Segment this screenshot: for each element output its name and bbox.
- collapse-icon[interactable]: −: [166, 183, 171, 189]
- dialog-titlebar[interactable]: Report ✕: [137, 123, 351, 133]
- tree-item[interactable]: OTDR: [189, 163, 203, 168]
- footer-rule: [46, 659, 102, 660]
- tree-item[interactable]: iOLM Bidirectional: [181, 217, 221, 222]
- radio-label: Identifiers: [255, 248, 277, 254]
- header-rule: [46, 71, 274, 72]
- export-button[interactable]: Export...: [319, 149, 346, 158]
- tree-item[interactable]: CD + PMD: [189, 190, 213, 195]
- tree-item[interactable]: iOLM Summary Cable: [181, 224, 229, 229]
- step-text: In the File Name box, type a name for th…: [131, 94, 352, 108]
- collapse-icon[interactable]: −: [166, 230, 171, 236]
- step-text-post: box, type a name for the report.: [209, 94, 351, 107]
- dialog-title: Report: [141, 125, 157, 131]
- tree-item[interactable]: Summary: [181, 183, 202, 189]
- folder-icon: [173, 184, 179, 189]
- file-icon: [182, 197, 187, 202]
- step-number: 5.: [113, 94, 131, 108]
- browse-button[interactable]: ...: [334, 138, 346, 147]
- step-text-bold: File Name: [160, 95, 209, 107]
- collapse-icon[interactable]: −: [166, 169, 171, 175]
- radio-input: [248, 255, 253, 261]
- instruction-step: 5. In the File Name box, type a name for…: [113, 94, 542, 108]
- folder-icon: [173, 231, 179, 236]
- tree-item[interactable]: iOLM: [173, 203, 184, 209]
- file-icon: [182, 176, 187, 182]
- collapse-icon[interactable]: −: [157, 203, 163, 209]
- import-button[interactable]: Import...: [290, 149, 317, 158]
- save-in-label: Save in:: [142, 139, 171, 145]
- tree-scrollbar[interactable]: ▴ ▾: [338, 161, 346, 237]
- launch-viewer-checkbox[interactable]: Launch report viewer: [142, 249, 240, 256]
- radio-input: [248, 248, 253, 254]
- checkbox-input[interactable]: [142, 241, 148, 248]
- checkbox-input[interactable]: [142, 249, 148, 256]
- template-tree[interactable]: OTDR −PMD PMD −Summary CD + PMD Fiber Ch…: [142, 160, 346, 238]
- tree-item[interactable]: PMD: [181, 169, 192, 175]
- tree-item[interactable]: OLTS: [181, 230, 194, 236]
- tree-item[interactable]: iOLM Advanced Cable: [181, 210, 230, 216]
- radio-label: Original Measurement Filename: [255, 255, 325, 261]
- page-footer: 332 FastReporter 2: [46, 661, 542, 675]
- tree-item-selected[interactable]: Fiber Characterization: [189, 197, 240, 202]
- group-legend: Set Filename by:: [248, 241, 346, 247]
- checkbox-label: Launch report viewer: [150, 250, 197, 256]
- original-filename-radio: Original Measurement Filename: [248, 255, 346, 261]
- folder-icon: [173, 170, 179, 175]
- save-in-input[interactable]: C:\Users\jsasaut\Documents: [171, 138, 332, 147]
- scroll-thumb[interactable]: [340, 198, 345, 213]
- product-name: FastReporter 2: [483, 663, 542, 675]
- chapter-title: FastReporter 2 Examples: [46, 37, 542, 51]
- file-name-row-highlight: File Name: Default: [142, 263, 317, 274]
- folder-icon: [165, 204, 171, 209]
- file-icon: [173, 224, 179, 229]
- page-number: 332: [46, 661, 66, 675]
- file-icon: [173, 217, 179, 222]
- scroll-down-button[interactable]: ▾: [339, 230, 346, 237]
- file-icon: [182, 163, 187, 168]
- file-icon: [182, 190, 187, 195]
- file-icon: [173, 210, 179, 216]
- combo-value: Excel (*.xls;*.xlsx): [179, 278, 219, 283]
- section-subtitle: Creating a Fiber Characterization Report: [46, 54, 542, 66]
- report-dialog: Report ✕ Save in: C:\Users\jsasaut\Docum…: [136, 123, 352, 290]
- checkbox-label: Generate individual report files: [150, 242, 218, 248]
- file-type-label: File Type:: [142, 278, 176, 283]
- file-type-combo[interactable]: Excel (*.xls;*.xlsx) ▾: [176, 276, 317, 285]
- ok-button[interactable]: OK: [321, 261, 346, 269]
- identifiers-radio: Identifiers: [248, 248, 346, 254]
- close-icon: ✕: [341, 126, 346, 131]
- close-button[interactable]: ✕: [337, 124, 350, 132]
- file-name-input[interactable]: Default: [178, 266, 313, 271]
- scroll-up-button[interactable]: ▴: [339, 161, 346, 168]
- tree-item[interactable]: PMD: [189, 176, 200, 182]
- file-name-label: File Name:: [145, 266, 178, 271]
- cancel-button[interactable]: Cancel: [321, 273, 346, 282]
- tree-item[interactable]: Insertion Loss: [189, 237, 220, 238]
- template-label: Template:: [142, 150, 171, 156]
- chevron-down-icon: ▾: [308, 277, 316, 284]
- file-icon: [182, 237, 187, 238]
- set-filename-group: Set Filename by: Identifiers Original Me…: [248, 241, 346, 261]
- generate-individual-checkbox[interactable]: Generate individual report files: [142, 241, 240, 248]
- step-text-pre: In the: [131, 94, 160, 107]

Exercise directions —
Should a line in the material contain "template", copy it.

Final answer —
- template-tree[interactable]: OTDR −PMD PMD −Summary CD + PMD Fiber Ch…: [142, 160, 346, 238]
- template-label: Template:: [142, 150, 171, 156]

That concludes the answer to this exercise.